While StreamTokenizer is useful, it knows only a limited number of tokens and has no way of specifying that the tokens must appear in a particular order. To do more advanced scanning, you need some special-purpose scanning tools. Such tools have been used for a long time in the Unix realm. The best-known examples are yacc and lex (discussed in the O'Reilly text lex & yacc). These tools let you specify the lexical structure of your input using regular expressions (see Chapter 4). For example, you might say that an email address consists of a series of alphanumerics, followed by an at sign (@), followed by a series of alphanumerics with periods embedded, as:

name:    [A-Za-z0-9]+@[A-Za-z0-0.]

The tool then writes code that recognizes the characters you have described. These tools also have a grammatical specification, which says, for example, that the keyword ADDRESS must appear, followed by a colon, followed by a "name" token, as previously defined.

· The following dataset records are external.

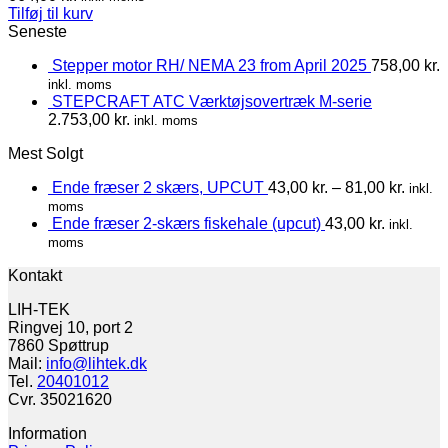
Tilføj til kurv
Seneste
Stepper motor RH/ NEMA 23 from April 2025
758,00
kr.
inkl. moms
STEPCRAFT ATC Værktøjsovertræk M-serie
2.753,00
kr.
inkl. moms
Mest Solgt
Ende fræser 2 skærs, UPCUT
43,00
kr.
–
81,00
kr.
inkl.
moms
Ende fræser 2-skærs fiskehale (upcut)
43,00
kr.
inkl.
moms
Kontakt
LIH-TEK
Ringvej 10, port 2
7860 Spøttrup
Mail:
info@lihtek.dk
Tel.
20401012
Cvr. 35021620
Information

Two widely used scanning tools for Java are ANTLR and JavaCC . Terence Parr is the author and maintainer of ANTLR, which can be download from http://www.antlr.org/. JavaCC is an open source project on java.net (https://javacc.dev.java.net/). These "compiler generators" can be used to write grammars for a wide variety of programs, from simple calculators such as the one earlier in this recipe through HTML and CORBA/IDL, up to full Java and C/C++ compilers. Examples of these are included with the downloads. Unfortunately, the learning curve for parsers in general precludes providing a simple and comprehensive example here. Please refer to the documentation and the numerous examples provided with the distributions.

Java offers simple line-at-a-time scanners using StringTokenizer, fancier token-based scanners using StreamTokenizer, and grammar-based scanners based on JavaCC and similar tools. In addition to these, JDK 1.5 provides an easier way to scan simple tokens (see Recipe 10.5).